From our survey, we found more companies were positive about Singapore’s economic situation. Companies who rated the current economic situation as ‘Good’ increased to 24 percent from 18 percent in the last quarter. Companies that felt the current economy was ‘Poor’ dropped to 20 percent, from 29 percent in the last quarter.

Regarding their respective industry’s business situation, companies were conservative, with most perceiving it as ‘Average’.

IndSights Research’s findings is supported by the views from Barclays, who do not expect that the Heightened Alert restrictions will throw off Singapore’s economic recovery. However, it is interesting to note that some analysts also predict a worse fall-out from the recent restrictions as compared to last year’s circuit breaker.

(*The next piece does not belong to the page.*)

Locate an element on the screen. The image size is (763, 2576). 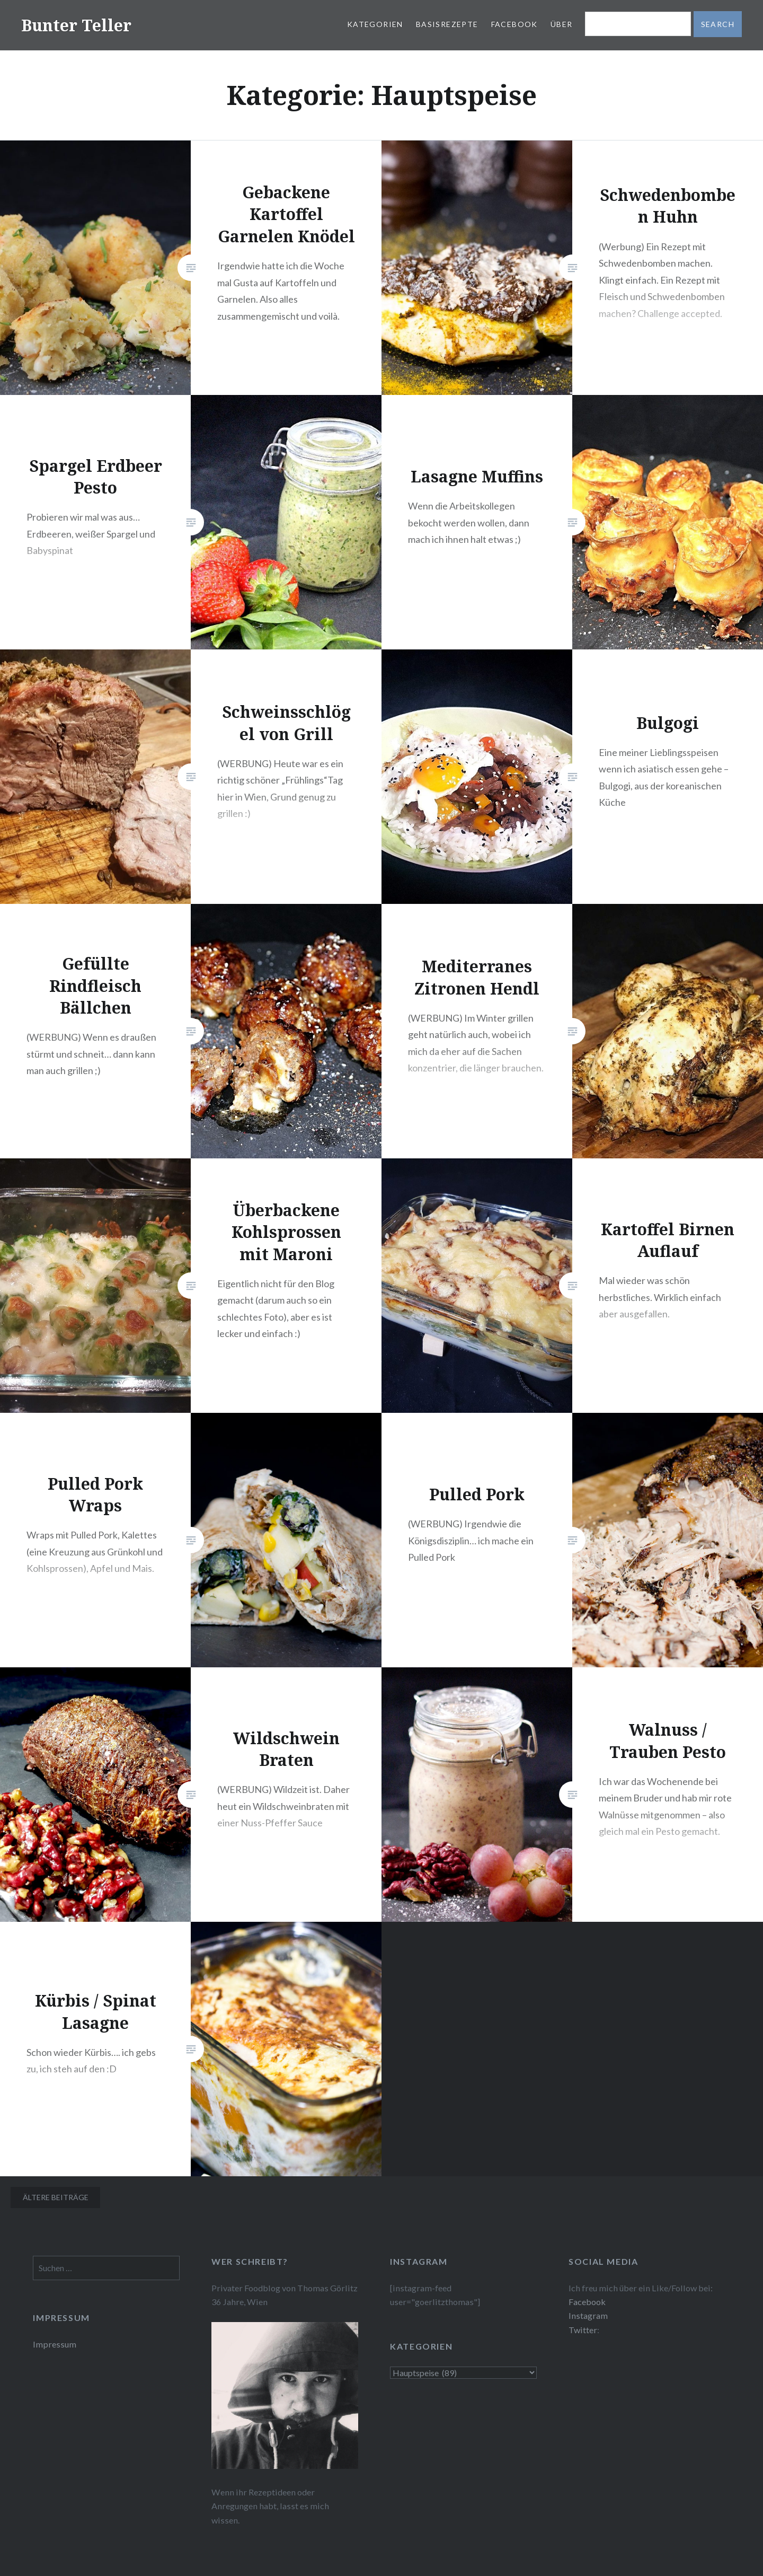
Instagram is located at coordinates (588, 2315).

This is because the Jobs Support Scheme (JSS) this time is much more limited in scope than last year.

 

Year-on-year revenue changes

More companies reported an increase in actual and expected year-on-year revenues, with small medium enterprises (SMEs) feeling the most positive. 51 percent of Singapore companies reported that they were profitable in FY2020. For the period of April-June 2021, 2 in 5 companies expect year on year revenue growth.

 

Building a Singaporean core

More companies saw an increase in manpower in the period of January-March 2021, largely led by the optimism among the Environmental Services, ICT and Security sectors.

However, the various restrictions have put a strain on the hiring plans of many businesses. Regarding the initiative to build a Singaporean core workforce, 7 in 10 companies reported being affected by the Government’s direction.

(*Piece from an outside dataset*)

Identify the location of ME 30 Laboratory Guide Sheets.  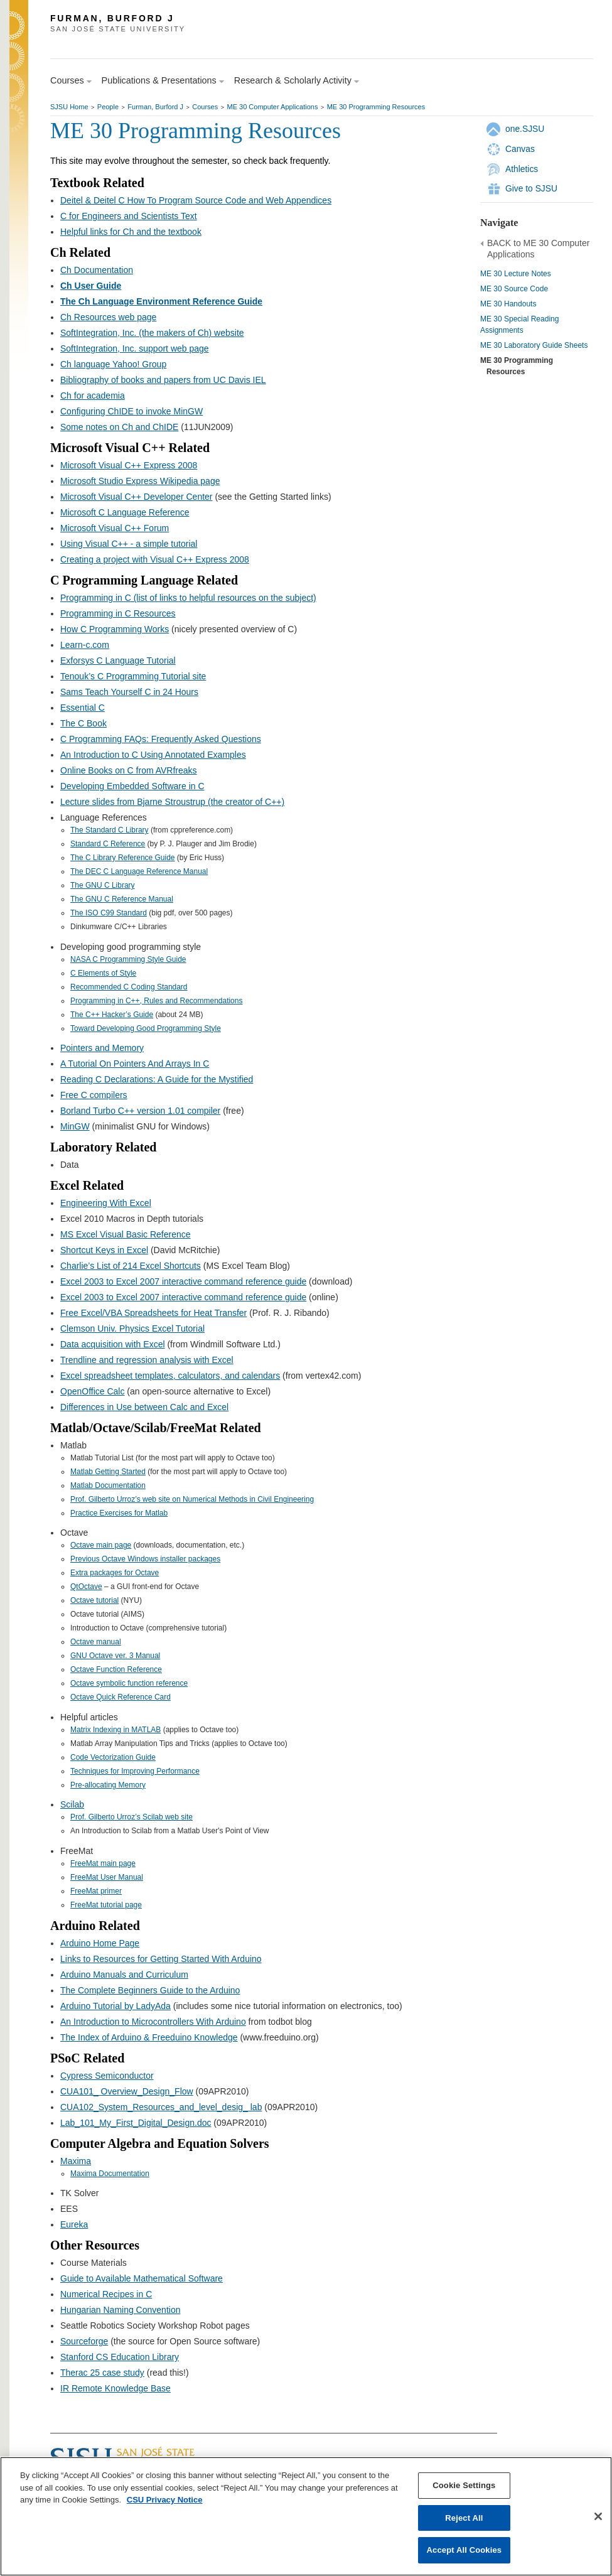
(534, 345).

Through IndSights Research’s industry conversations with business leaders, some shared that the tightened foreign manpower policies have made it challenging for their operations. Food Services and Hotels were most likely to be impacted by the Singaporean core and the changes in work pass policies as they grapple with employment shortages, which may have been worsened by tight border restrictions and stricter manpower hiring policies.

 

Jobs Growth Incentive (JGI)

The JGI was launched to support and encourage companies to hire more Singaporeans to create good and long-term jobs for locals.

Companies that were aware were more encouraged by JGI to grow their local workforce, and were also more likely to have increased/planned to increase manpower.

 

Eligibility Criteria


Find out more about JGI here.

 

Other hiring and training initiatives

Support for Job Redesign under Productivity Solutions Grant

This initiative is an enhancement to the current Productivity Solutions Grant (PSG) by encouraging companies to take on business transformation. Jobs can be made more productive and attractive therefore attracting and retaining good employees.

SGUnited Traineeship

The SGUnited Traineeship allows recent graduates to gain industry-relevant work experience and networking opportunities. Workforce Singapore will co-fund 80 percent of the qualifying training allowance till 31 March 2022.

 

About the study

This quarter’s survey collected views from 1,504 business leaders from various industries consisting of Environmental services, Food services, Logistics, Retail, ICT (Information & Communications Technology), Security, Wholesale trade, Real Estate, Air Transport, Land Transport, Sea Transport, Hotels, Construction and Financial services, in April-May 2021.